Fair Work Australia jettisoned Howard’s individual contracts and boldly revised the awards system, dividing it into two streams: National Employment Standards, which covered ten basic conditions, and “modern awards,” which covered matters applicable to individual industries. Enterprise bargaining remained, with pattern bargaining barred so that agreements would be tailored to the efficiency needs of individual firms. Union participation, while not mandatory, was pretty well assured by stronger rules of entry and representation. Among the mandated rights that in America either do not exist or come only via a union contract were job flexibility to meet family needs, consultation and dispute-resolution procedures in every workplace, and strict protections against unfair dismissal. For the disadvantaged and low-paid, Fair Work Australia provided a minimum-wage commission and the prospect of enterprise bargaining; and for contingent workers, a pledge somehow to integrate them into the system. Of matters left undone, most rankling to unionists was Howard’s special commission for the building trades. Still, in an imperfect world Fair Work Australia marked a triumph of statecraft.

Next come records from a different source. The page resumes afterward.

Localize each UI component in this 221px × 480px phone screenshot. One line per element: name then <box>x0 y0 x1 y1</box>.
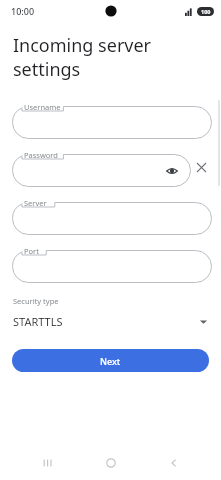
button[interactable]: Server <box>12 195 212 235</box>
button[interactable]: Username <box>12 99 212 139</box>
button[interactable]: Password <box>12 147 191 187</box>
staticText: Password <box>24 150 58 160</box>
button[interactable]: Port <box>12 243 212 283</box>
staticText: Server <box>24 198 47 208</box>
staticText: Next <box>100 355 121 367</box>
button[interactable]: Security type <box>0 296 221 329</box>
button[interactable]: Back <box>157 446 191 480</box>
staticText: STARTTLS <box>13 314 63 329</box>
staticText: 100 <box>201 8 211 15</box>
staticText: 10:00 <box>11 5 35 17</box>
button[interactable]: Home <box>94 446 128 480</box>
other: Expand security type <box>199 317 208 326</box>
staticText: Security type <box>13 296 59 306</box>
staticText: Incoming server settings <box>13 33 152 81</box>
staticText: Username <box>24 102 61 112</box>
button[interactable]: Clear <box>191 157 212 178</box>
staticText: Port <box>24 246 39 256</box>
button[interactable]: Recents <box>30 446 64 480</box>
button[interactable]: Next <box>12 349 209 372</box>
button[interactable]: Show password <box>164 163 180 179</box>
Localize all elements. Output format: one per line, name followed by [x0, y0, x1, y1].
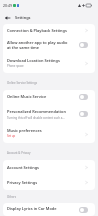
- button[interactable]: Toggle: [79, 94, 88, 100]
- staticText: Account & Privacy: [7, 151, 31, 155]
- staticText: Set up: [7, 134, 16, 138]
- button[interactable]: Toggle: [79, 111, 88, 117]
- staticText: Privacy Settings: [7, 180, 38, 185]
- button[interactable]: Download Location Settings: [3, 53, 95, 73]
- button[interactable]: Toggle: [79, 42, 88, 48]
- button[interactable]: Music preferences: [3, 125, 95, 143]
- button[interactable]: Toggle: [79, 207, 88, 213]
- staticText: Phone space: [7, 64, 24, 68]
- staticText: Account Settings: [7, 165, 39, 170]
- staticText: Download Location Settings: [7, 58, 60, 63]
- staticText: Online Music Service: [7, 94, 47, 99]
- button[interactable]: Personalized Recommendation: [3, 103, 95, 125]
- button[interactable]: Allow another app to play audio at the s…: [3, 37, 95, 53]
- staticText: Online Service Settings: [7, 81, 38, 85]
- staticText: Personalized Recommendation: [7, 109, 66, 114]
- staticText: Display Lyrics in Car Mode: [7, 206, 57, 211]
- staticText: 20:49: [3, 3, 12, 8]
- staticText: Settings: [15, 15, 31, 20]
- staticText: Others: [7, 195, 16, 199]
- button[interactable]: Online Music Service: [3, 90, 95, 103]
- staticText: Connection & Playback Settings: [7, 28, 67, 33]
- button[interactable]: Display Lyrics in Car Mode: [3, 203, 95, 216]
- button[interactable]: Account Settings: [3, 160, 95, 174]
- staticText: Allow another app to play audio at the s…: [7, 40, 68, 51]
- staticText: Turning this off will disable content su…: [7, 116, 65, 120]
- button[interactable]: Connection & Playback Settings: [3, 24, 95, 37]
- button[interactable]: Privacy Settings: [3, 174, 95, 190]
- button[interactable]: Back: [3, 13, 12, 22]
- staticText: Music preferences: [7, 128, 42, 133]
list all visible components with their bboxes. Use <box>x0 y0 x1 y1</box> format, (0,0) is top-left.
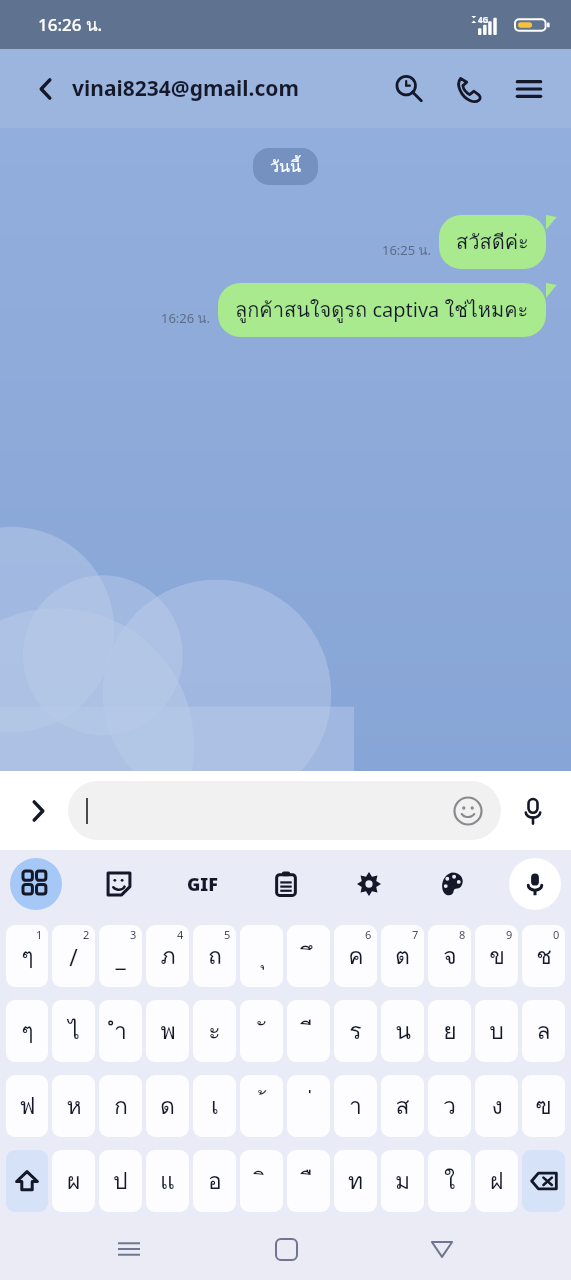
button[interactable]: ย <box>428 1000 471 1062</box>
button[interactable]: ร <box>334 1000 377 1062</box>
button[interactable]: ฝ <box>475 1150 518 1212</box>
button[interactable]: Back <box>414 1221 470 1277</box>
button[interactable]: แ <box>146 1150 189 1212</box>
button[interactable]: ๆ <box>6 1000 48 1062</box>
staticText: ิ <box>258 1163 266 1200</box>
button[interactable]: Backspace <box>522 1150 565 1212</box>
button[interactable]: Voice message <box>509 787 557 835</box>
staticText: GIF <box>187 872 218 897</box>
button[interactable]: ึ <box>287 925 330 987</box>
button[interactable]: เ <box>193 1075 236 1137</box>
button[interactable]: ฟ <box>6 1075 48 1137</box>
staticText: ๆ <box>21 1013 34 1050</box>
staticText: ื <box>305 1163 313 1200</box>
button[interactable]: ส <box>381 1075 424 1137</box>
button[interactable]: ข <box>475 925 518 987</box>
button[interactable]: ล <box>522 1000 565 1062</box>
button[interactable]: ้ <box>240 1075 283 1137</box>
button[interactable]: Emoji <box>451 794 485 828</box>
button[interactable]: ั <box>240 1000 283 1062</box>
button[interactable]: ภ <box>146 925 189 987</box>
button[interactable]: ต <box>381 925 424 987</box>
button[interactable]: บ <box>475 1000 518 1062</box>
button[interactable]: GIF <box>176 858 228 910</box>
button[interactable]: ฃ <box>522 1075 565 1137</box>
button[interactable]: Search history <box>387 67 431 111</box>
button[interactable]: สวัสดีค่ะ <box>439 215 557 269</box>
button[interactable]: ว <box>428 1075 471 1137</box>
button[interactable]: Settings <box>343 858 395 910</box>
button[interactable]: อ <box>193 1150 236 1212</box>
button[interactable]: ใ <box>428 1150 471 1212</box>
button[interactable]: ก <box>99 1075 142 1137</box>
button[interactable]: Expand actions <box>14 787 62 835</box>
staticText: 6 <box>365 927 372 942</box>
button[interactable]: น <box>381 1000 424 1062</box>
button[interactable]: จ <box>428 925 471 987</box>
staticText: ้ <box>258 1088 266 1125</box>
staticText: เ <box>211 1088 219 1125</box>
button[interactable]: ห <box>52 1075 95 1137</box>
button[interactable]: ป <box>99 1150 142 1212</box>
button[interactable]: ะ <box>193 1000 236 1062</box>
button[interactable]: Themes <box>426 858 478 910</box>
staticText: ถ <box>208 938 222 975</box>
staticText: ี <box>305 1013 313 1050</box>
staticText: ะ <box>208 1013 221 1050</box>
button[interactable]: _ <box>99 925 142 987</box>
staticText: ไ <box>68 1013 80 1050</box>
staticText: 16:26 น. <box>38 11 103 38</box>
staticText: 16:25 น. <box>382 240 431 261</box>
button[interactable]: ๆ <box>6 925 48 987</box>
staticText: ช <box>536 938 552 975</box>
staticText: ำ <box>114 1013 127 1050</box>
staticText: 4 <box>177 927 184 942</box>
button[interactable]: Back <box>26 69 66 109</box>
staticText: ห <box>66 1088 82 1125</box>
button[interactable]: ด <box>146 1075 189 1137</box>
button[interactable]: พ <box>146 1000 189 1062</box>
button[interactable]: Keyboard modes <box>10 858 62 910</box>
staticText: ข <box>489 938 505 975</box>
staticText: า <box>349 1088 362 1125</box>
staticText: ว <box>443 1088 456 1125</box>
button[interactable]: ิ <box>240 1150 283 1212</box>
button[interactable]: ่ <box>287 1075 330 1137</box>
staticText: 0 <box>553 927 560 942</box>
button[interactable]: Voice input <box>509 858 561 910</box>
staticText: ภ <box>160 938 176 975</box>
button[interactable]: ลูกค้าสนใจดูรถ captiva ใช่ไหมคะ <box>218 283 557 337</box>
button[interactable]: ง <box>475 1075 518 1137</box>
button[interactable]: Home <box>258 1221 314 1277</box>
staticText: 3 <box>130 927 137 942</box>
button[interactable]: ท <box>334 1150 377 1212</box>
staticText: ึ <box>305 938 313 975</box>
button[interactable]: ุ <box>240 925 283 987</box>
button[interactable]: Call <box>447 67 491 111</box>
button[interactable]: ี <box>287 1000 330 1062</box>
button[interactable]: Shift <box>6 1150 48 1212</box>
button[interactable]: ม <box>381 1150 424 1212</box>
staticText: ผ <box>67 1163 81 1200</box>
button[interactable]: ถ <box>193 925 236 987</box>
staticText: ใ <box>444 1163 456 1200</box>
button[interactable]: ื <box>287 1150 330 1212</box>
button[interactable]: ค <box>334 925 377 987</box>
button[interactable]: า <box>334 1075 377 1137</box>
staticText: ด <box>160 1088 175 1125</box>
button[interactable]: / <box>52 925 95 987</box>
button[interactable]: ำ <box>99 1000 142 1062</box>
button[interactable]: Emoji <box>68 781 501 840</box>
button[interactable]: ช <box>522 925 565 987</box>
staticText: ก <box>114 1088 128 1125</box>
button[interactable]: ผ <box>52 1150 95 1212</box>
button[interactable]: ไ <box>52 1000 95 1062</box>
button[interactable]: Menu <box>507 67 551 111</box>
button[interactable]: Stickers <box>93 858 145 910</box>
staticText: ม <box>395 1163 411 1200</box>
staticText: 4G <box>478 14 489 25</box>
button[interactable]: Recent apps <box>101 1221 157 1277</box>
staticText: ฟ <box>19 1088 36 1125</box>
staticText: _ <box>115 941 126 972</box>
button[interactable]: Clipboard <box>260 858 312 910</box>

It can only have been source of wonderment to Australians, who saw their own bill go off with scarcely a hitch, that the Democrats could sweep a national election and yet not deliver on the major demand of its most important constituency. The problem is that electoral success, even on the scale of 2008, does not translate into control of the Senate, where obeisance to the filibuster—good American word—gives forty-one Senators the power to block most bills. In fact, the Republicans had only forty votes, but every one of them was pledged against the Employee Free Choice Act. The Democrats enjoyed no such unity. The fact that they had sixty votes mattered less than that two came from Arkansas, whose economic heartbeat is Wal-Mart, and half a dozen others were similarly not to be counted on. Whatever momentum the bill had going into the election was overtaken by the financial meltdown, by the consuming, year-long battle over health care, and by dispiriting efforts at patching together a compromise that would hold the sixty Democratic votes. And then there weren’t sixty. In a special election in early 2010, the Democrats unexpectedly lost the Massachusetts seat long held by Ted Kennedy, who, had he lived, would have led Senate fight. The Employee Free Choice Act is not America’s counterpart to Fair Work Australia, but on the contrary, as it recedes into legislative limbo, just another example of how steep the road to labor law reform is in this country.
My instant comparative history offers no moral, but only, from the American standpoint, a perspective, and a question: does it really have to be this way?
David Brody is a professor emeritus of history at the University of California, Davis, and the author, most recently, of Labor Embattled: History, Power, Rights. The Australian version of this essay may be accessed, via Google, at Labour History (Australia), Number 97, Nov. 2009.